É comum acrescentar-se que essa democracia direta só era possível graças à impiedosa exclusão das mulheres, dos escravos e dos metecos, ou seja, dos que haviam vindo de outras povoações gregas e não eram tidos como pertencentes à Cidade. Mas convirá usar da prudência a este respeito: quer os escravos, quer os metecos, usufruíam de um estatuto privilegiado em comparação com o que se passava fora de Atenas.
Em «A República dos Atenienses», Xenofonte mostra-se bastante crítico a tal respeito: quanto aos escravos e aos metecos, não há sítio onde a sua insolência supere a verificada em Atenas. Nesta cidade não existe o direito de os vergastar e o escravo não vos franqueará a passagem. A razão desse hábito local é que se houvesse uma lei a permitir ao homem livre o açoitamento do escravo, do meteco ou do alforriado, seria possível que ele viesse a tomar um Ateninense por escravo e lhe desse tal tratamento. Porque os homens do povo de Atenas não se distinguem dos escravos e dos metecos, nem pelo vestuário, nem por outros sinais de riqueza.
A crítica endossada aos Atenienses quanto á sua aparência servil deve ser minimizada se nelas identificarmos a vontade de diluírem os sinais de desigualdade. É que a Cidade procura representar uma nova ordem humana em que, cada cidadão, semelhante a todos os demais, ora como subordinado, ora como comandante, deveria ocupar e ceder todas as posições do espaço cívico.
Quanto ao estatuto das mulheres ele não se distingue nas duas margens do Mediterrâneo. Os gregos confinam-na ao espaço caseiro: a sua influência política é nula, nunca comparecendo na Ágora. Ainda assim a Cidade não lhes é tão hostil, quantas certas versões pressupõem.
É verdade que Aristófanes troça delas em «A Assembleia das Mulheres», mas em «Lisístrate» mostra-as mais aptas do que os homens para imporem e manterem a paz entre as nações.

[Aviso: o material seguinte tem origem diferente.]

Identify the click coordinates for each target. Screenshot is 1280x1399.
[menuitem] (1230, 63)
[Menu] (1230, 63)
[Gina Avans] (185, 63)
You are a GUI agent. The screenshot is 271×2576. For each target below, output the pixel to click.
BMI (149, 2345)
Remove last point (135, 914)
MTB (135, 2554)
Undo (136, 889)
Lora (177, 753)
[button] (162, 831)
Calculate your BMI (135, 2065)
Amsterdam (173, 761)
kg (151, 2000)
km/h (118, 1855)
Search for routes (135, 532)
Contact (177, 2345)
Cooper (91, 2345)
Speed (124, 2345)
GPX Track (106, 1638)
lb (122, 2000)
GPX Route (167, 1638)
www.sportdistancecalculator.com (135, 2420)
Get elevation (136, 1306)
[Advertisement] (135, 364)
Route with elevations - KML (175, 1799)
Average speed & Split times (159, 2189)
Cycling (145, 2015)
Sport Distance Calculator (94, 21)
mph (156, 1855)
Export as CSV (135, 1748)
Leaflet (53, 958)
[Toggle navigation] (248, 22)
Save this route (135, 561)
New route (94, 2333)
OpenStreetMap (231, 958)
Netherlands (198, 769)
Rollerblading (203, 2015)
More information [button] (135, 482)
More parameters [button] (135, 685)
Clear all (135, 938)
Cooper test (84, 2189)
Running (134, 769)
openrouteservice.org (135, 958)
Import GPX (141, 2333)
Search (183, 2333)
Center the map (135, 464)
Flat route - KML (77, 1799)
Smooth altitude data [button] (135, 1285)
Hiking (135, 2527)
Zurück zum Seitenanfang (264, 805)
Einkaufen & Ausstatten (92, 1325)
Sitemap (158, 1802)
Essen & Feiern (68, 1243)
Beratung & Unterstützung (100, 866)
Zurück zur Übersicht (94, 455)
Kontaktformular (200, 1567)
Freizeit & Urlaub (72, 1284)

Mas a tragédia não as poupa: as personagens de Clitemnestra ou de Antígona revelam grandeza e nobreza na sua revolta contra os decretos dos homens ou contra as leis divinas. E vale a pena evocar o papel de Aspasia enquanto fomentadora da mais antiga tertúlia conhecida na História e juntando os principais génios dos tempos de Péricles: Protágoras, Fídias e Heródoto.